» **DATA SUPPLIED**:
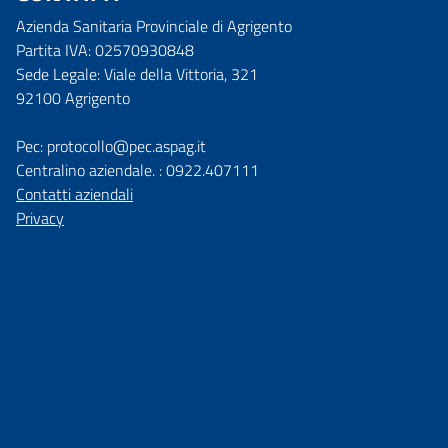
Azienda Sanitaria Provinciale di Agrigento
Partita IVA: 02570930848
Sede Legale: Viale della Vittoria, 321
92100 Agrigento
Pec: protocollo@pec.aspag.it
Centralino aziendale. : 0922.407111
Contatti aziendali
Privacy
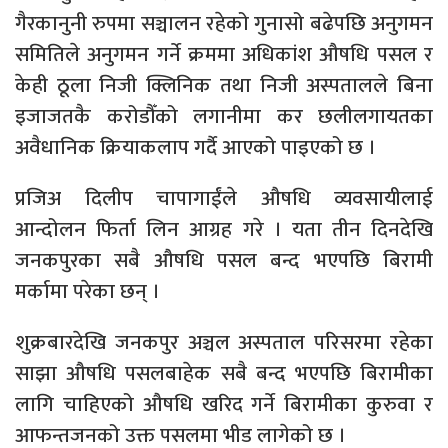
गैरकानुनी रुपमा सञ्चालन रहेको गुनासो बढेपछि अनुगमन
समितिले अनुगमन गर्ने क्रममा अधिकांश औषधि पसल र
केही ठूला निजी क्लिनिक तथा निजी अस्पतालले बिना
इजाजतकै करोडौँको लगानीमा कर छलीलगायतका
अवैधानिक क्रियाकलाप गर्दै आएको पाइएको छ ।
प्रजिअ दिलीप चापागाईंले औषधि व्यवसायीलाई
आन्दोलन फिर्ता लिन आग्रह गरे । यता तीन दिनदेखि
जनकपुरका सबै औषधि पसल बन्द भएपछि बिरामी
मर्कामा परेका छन् ।
शुक्रबारदेखि जनकपुर अञ्चल अस्पताल परिसरमा रहेका
साझा औषधि पसलबाहेक सबै बन्द भएपछि बिरामीका
लागि चाहिएको औषधि खरिद गर्ने बिरामीका कुरुवा र
आफन्तजनको उक्त पसलमा भीड लागेको छ ।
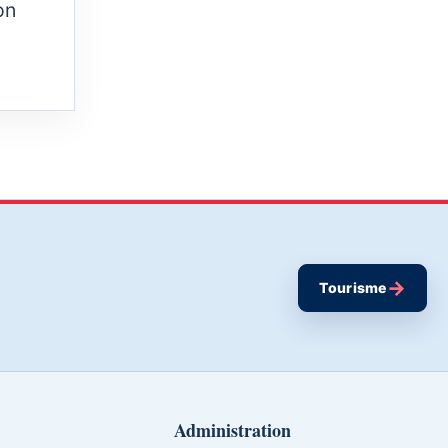
on
→
Tourisme
Administration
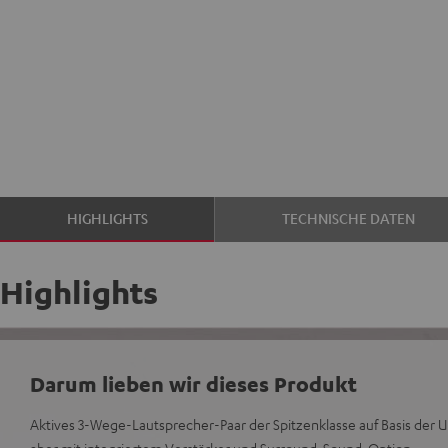
HIGHLIGHTS
TECHNISCHE DATEN
Highlights
Darum lieben wir dieses Produkt
Aktives 3-Wege-Lautsprecher-Paar der Spitzenklasse auf Basis der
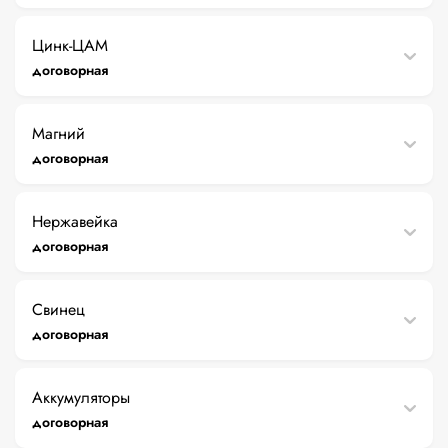
Цинк-ЦАМ
договорная
Магний
договорная
Нержавейка
договорная
Свинец
договорная
Аккумуляторы
договорная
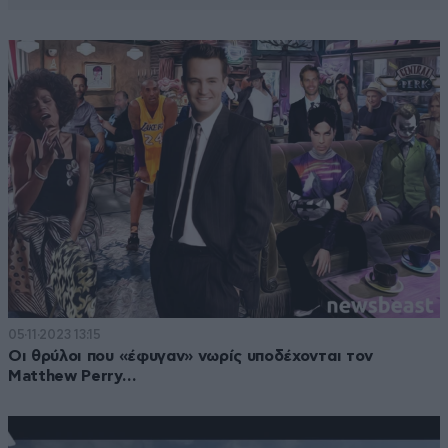
05·11·2023 13:15
Οι θρύλοι που «έφυγαν» νωρίς υποδέχονται τον
Matthew Perry…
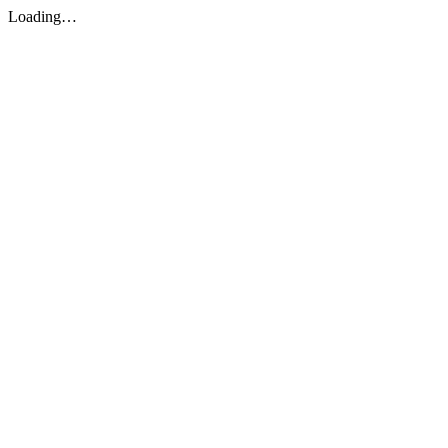
Loading…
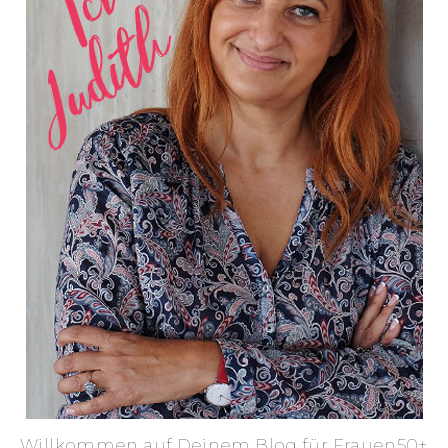
Willkommen auf Deinem Blog für Frauen50+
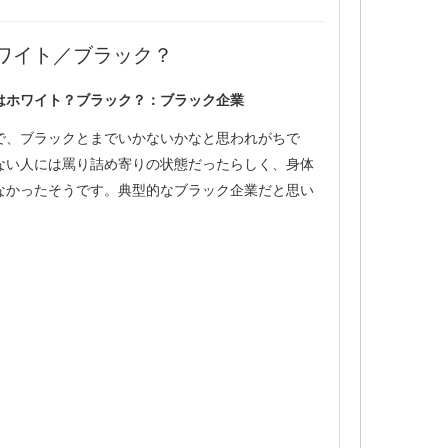
ワイト／ブラック？
はホワイト？ブラック？：ブラック企業
で、ブラックとまでいかないかなと思われがちで
ない人には罵り詰め寄りの状態だったらしく、身体
なかったそうです。典型的なブラック企業だと思い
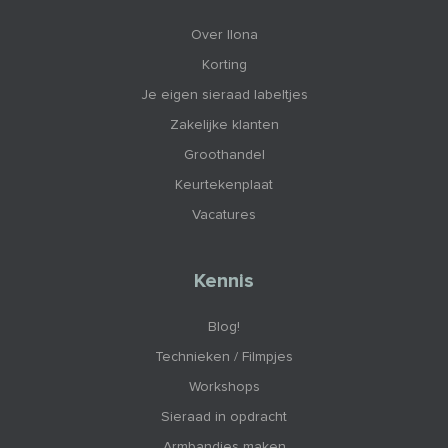
Over Ilona
Korting
Je eigen sieraad labeltjes
Zakelijke klanten
Groothandel
Keurtekenplaat
Vacatures
Kennis
Blog!
Technieken / Filmpjes
Workshops
Sieraad in opdracht
Armbandjes maken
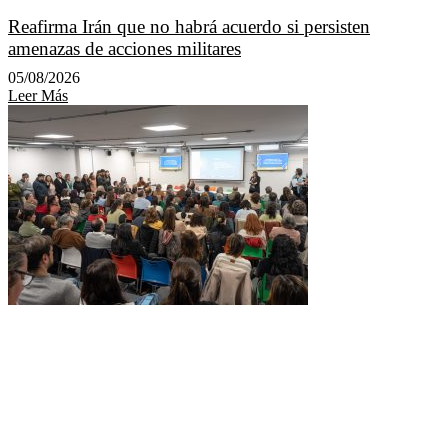
Reafirma Irán que no habrá acuerdo si persisten
amenazas de acciones militares
05/08/2026
Leer Más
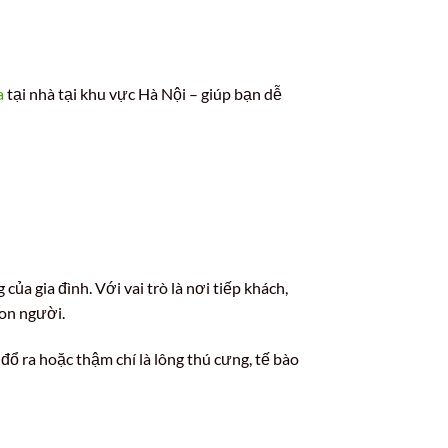
a
tại nhà tại khu vực Hà Nội – giúp bạn dễ
a gia đình. Với vai trò là nơi tiếp khách,
con người.
 đổ ra hoặc thậm chí là lông thú cưng, tế bào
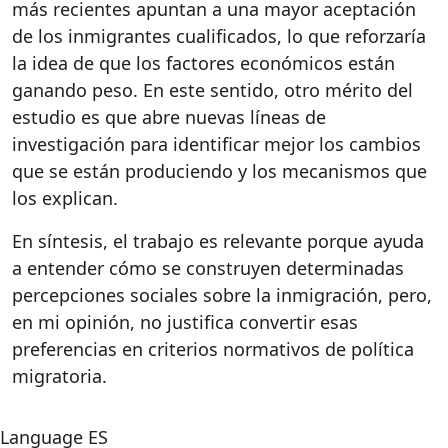
más recientes apuntan a una mayor aceptación
de los inmigrantes cualificados, lo que reforzaría
la idea de que los factores económicos están
ganando peso. En este sentido, otro mérito del
estudio es que abre nuevas líneas de
investigación para identificar mejor los cambios
que se están produciendo y los mecanismos que
los explican.
En síntesis, el trabajo es relevante porque ayuda
a entender cómo se construyen determinadas
percepciones sociales sobre la inmigración, pero,
en mi opinión, no justifica convertir esas
preferencias en criterios normativos de política
migratoria.
Language
ES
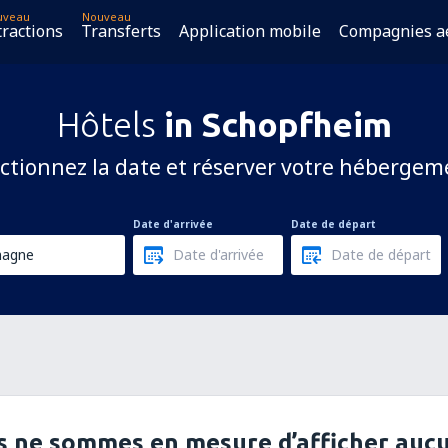
uveau
Nouveau
tractions
Transferts
Application mobile
Compagnies a
Hôtels
in Schopfheim
ctionnez la date et réserver votre hébergem
Date d'arrivée
Date de départ
 ne sommes en mesure d’afficher aucu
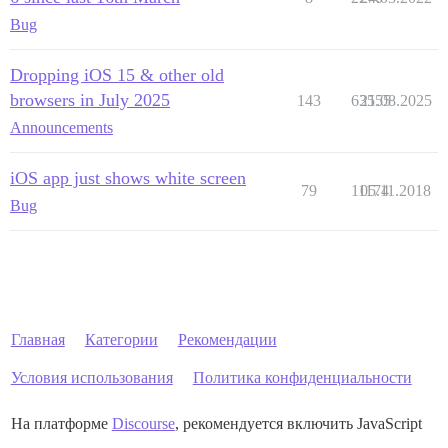
Bug
Dropping iOS 15 & other old
browsers in July 2025
143
63555
21.08.2025
Announcements
iOS app just shows white screen
79
11174
05.11.2018
Bug
Главная
Категории
Рекомендации
Условия использования
Политика конфиденциальности
На платформе
Discourse
, рекомендуется включить JavaScript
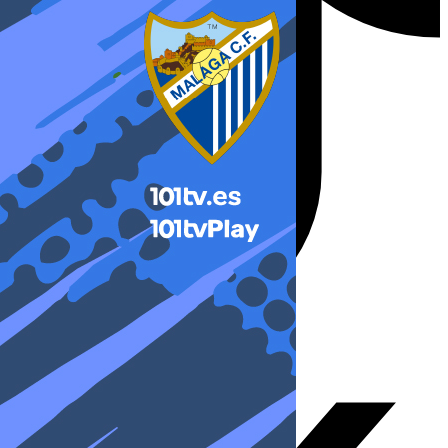
X-twitter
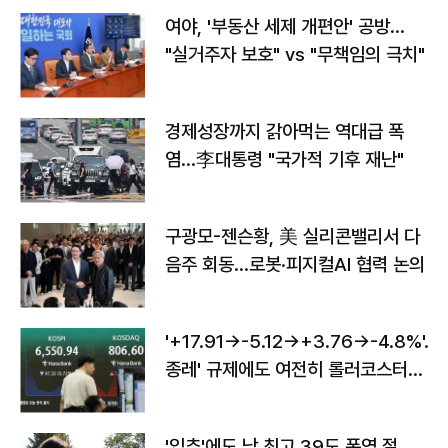
여야, '부동산 세제 개편안' 공방…
"실거주자 보호" vs "무책임의 극치"
경제성장까지 갉아먹는 역대급 폭
염…李대통령 "국가적 기후 재난"
구광모-젠슨황, 美 실리콘밸리서 다
음주 회동…로봇·피지컬AI 협력 논의
'+17.91→-5.12→+3.76→-4.8%'…'
종레' 규제에도 여전히 롤러코스터
타는 코스피
'입추'에도 낮 최고 39도 폭염 절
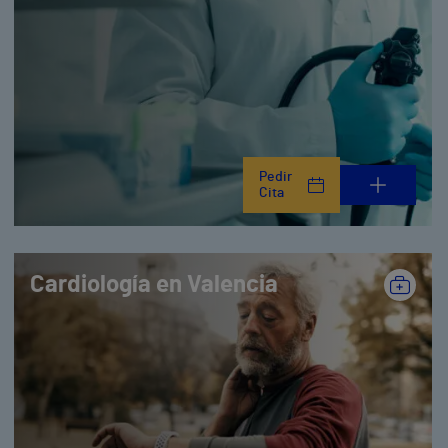
Pedir
Cita
Cardiología en Valencia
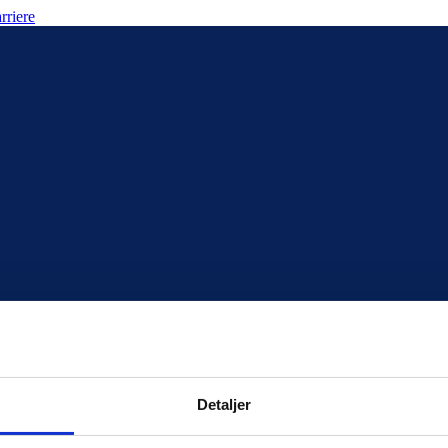
rriere
Detaljer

» **HOW TO COMPLETE THIS TASK**:
Exactly the lines starting at the one above with "ne sommes en mesure d’afficher aucu" and ending at the one with "구광모-젠슨황, 美 실리콘밸리서 다" should be printed, and nothing else. Omit the pictures.

» **TASK RESPONSE**:
 ne sommes en mesure d’afficher aucu
Bug
Dropping iOS 15 & other old
browsers in July 2025
143
63555
21.08.2025
Announcements
iOS app just shows white screen
79
11174
05.11.2018
Bug
Главная
Категории
Рекомендации
Условия использования
Политика конфиденциальности
На платформе
Discourse
, рекомендуется включить JavaScript
X-twitter
여야, '부동산 세제 개편안' 공방…
"실거주자 보호" vs "무책임의 극치"
경제성장까지 갉아먹는 역대급 폭
염…李대통령 "국가적 기후 재난"
구광모-젠슨황, 美 실리콘밸리서 다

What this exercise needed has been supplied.